Exercise goal:
Reproduce every entry word for word. Drop all pictures from the copy.

Excerpted data:
__________________________________________________

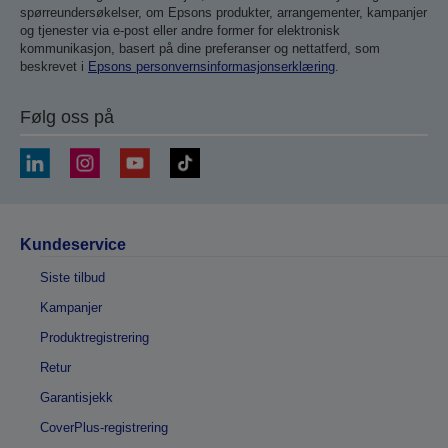
spørreundersøkelser, om Epsons produkter, arrangementer, kampanjer
og tjenester via e-post eller andre former for elektronisk
kommunikasjon, basert på dine preferanser og nettatferd, som
beskrevet i
Epsons personvernsinformasjonserklæring
.
Følg oss på
Kundeservice
Siste tilbud
Kampanjer
Produktregistrering
Retur
Garantisjekk
CoverPlus-registrering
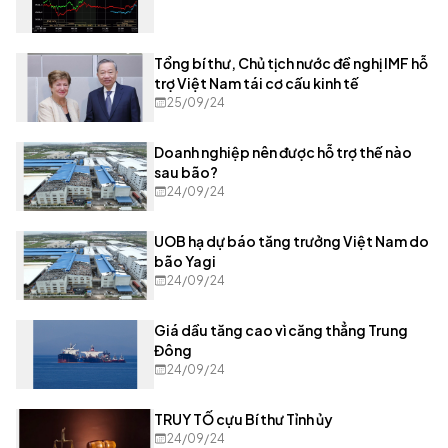
Tổng bí thư, Chủ tịch nước đề nghị IMF hỗ
trợ Việt Nam tái cơ cấu kinh tế
25/09/24
Doanh nghiệp nên được hỗ trợ thế nào
sau bão?
24/09/24
UOB hạ dự báo tăng trưởng Việt Nam do
bão Yagi
24/09/24
Giá dầu tăng cao vì căng thẳng Trung
Đông
24/09/24
TRUY TỐ cựu Bí thư Tỉnh ủy
24/09/24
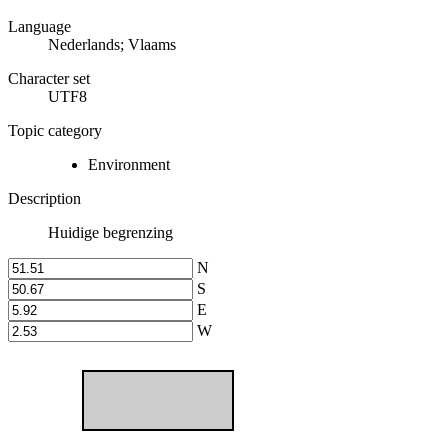
Language
Nederlands; Vlaams
Character set
UTF8
Topic category
Environment
Description
Huidige begrenzing
N
S
E
W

__________________________________________________

Answer section:
spørreundersøkelser, om Epsons produkter, arrangementer, kampanjer
og tjenester via e-post eller andre former for elektronisk
kommunikasjon, basert på dine preferanser og nettatferd, som
beskrevet i
Epsons personvernsinformasjonserklæring
.
Følg oss på
Kundeservice
Siste tilbud
Kampanjer
Produktregistrering
Retur
Garantisjekk
CoverPlus-registrering
Tổng bí thư, Chủ tịch nước đề nghị IMF hỗ
trợ Việt Nam tái cơ cấu kinh tế
25/09/24
Doanh nghiệp nên được hỗ trợ thế nào
sau bão?
24/09/24
UOB hạ dự báo tăng trưởng Việt Nam do
bão Yagi
24/09/24
Giá dầu tăng cao vì căng thẳng Trung
Đông
24/09/24
TRUY TỐ cựu Bí thư Tỉnh ủy
24/09/24
Language
Nederlands; Vlaams
Character set
UTF8
Topic category
Environment
Description
Huidige begrenzing
N
S
E
W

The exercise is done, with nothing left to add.